--- The records ---

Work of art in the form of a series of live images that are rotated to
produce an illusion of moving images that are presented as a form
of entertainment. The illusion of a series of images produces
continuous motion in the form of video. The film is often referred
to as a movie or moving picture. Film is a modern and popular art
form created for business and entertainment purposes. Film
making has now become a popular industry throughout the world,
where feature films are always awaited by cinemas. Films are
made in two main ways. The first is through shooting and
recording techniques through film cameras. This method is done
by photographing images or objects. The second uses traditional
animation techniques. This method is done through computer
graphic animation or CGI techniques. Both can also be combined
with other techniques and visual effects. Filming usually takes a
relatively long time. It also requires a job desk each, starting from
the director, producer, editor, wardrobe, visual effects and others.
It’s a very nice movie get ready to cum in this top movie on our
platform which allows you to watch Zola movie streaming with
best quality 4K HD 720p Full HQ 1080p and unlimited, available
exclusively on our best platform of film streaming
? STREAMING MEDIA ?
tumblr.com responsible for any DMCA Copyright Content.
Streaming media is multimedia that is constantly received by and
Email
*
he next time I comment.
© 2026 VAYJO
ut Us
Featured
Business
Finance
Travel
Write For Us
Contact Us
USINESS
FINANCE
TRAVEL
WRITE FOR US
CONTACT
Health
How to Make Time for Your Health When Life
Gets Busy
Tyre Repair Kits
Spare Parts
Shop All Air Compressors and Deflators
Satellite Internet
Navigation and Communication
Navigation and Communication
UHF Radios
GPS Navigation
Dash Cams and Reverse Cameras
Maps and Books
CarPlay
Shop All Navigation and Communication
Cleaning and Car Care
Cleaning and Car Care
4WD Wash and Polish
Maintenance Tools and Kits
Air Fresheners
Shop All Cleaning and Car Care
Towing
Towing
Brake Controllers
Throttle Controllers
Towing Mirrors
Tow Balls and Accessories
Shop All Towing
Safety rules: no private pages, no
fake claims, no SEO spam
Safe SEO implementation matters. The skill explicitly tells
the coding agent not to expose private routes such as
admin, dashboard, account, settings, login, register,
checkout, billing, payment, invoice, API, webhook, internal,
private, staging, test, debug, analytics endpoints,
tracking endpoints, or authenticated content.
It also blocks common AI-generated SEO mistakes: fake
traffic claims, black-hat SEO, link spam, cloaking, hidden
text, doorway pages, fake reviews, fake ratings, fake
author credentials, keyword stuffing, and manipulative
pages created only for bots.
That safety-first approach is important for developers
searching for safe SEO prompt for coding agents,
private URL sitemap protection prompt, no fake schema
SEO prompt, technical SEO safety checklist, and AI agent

---
--- The records ---

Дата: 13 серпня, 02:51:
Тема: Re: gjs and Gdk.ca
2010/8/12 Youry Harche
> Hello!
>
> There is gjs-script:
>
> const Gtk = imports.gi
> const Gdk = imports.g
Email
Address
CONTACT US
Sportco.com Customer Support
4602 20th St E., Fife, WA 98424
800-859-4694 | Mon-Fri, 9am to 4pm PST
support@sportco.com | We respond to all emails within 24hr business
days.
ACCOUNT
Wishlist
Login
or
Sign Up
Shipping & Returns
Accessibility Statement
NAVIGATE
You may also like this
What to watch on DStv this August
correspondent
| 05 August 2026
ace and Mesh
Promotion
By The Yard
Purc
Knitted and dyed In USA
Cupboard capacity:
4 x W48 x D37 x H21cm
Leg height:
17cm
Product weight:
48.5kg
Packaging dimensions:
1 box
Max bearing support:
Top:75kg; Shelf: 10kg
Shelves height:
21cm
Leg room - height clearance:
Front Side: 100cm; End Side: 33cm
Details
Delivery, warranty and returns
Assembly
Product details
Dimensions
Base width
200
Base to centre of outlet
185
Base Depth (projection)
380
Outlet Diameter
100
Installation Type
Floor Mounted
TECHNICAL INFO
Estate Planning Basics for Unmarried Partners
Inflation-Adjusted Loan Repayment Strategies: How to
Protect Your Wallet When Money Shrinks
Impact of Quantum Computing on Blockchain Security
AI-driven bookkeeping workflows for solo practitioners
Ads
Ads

---

◆ What to produce: Retype the entries above exactly, but only from the line containing "Work of art" through the line containing "made in two", both included.

◆ Answer space:
Work of art in the form of a series of live images that are rotated to
produce an illusion of moving images that are presented as a form
of entertainment. The illusion of a series of images produces
continuous motion in the form of video. The film is often referred
to as a movie or moving picture. Film is a modern and popular art
form created for business and entertainment purposes. Film
making has now become a popular industry throughout the world,
where feature films are always awaited by cinemas. Films are
made in two main ways. The first is through shooting and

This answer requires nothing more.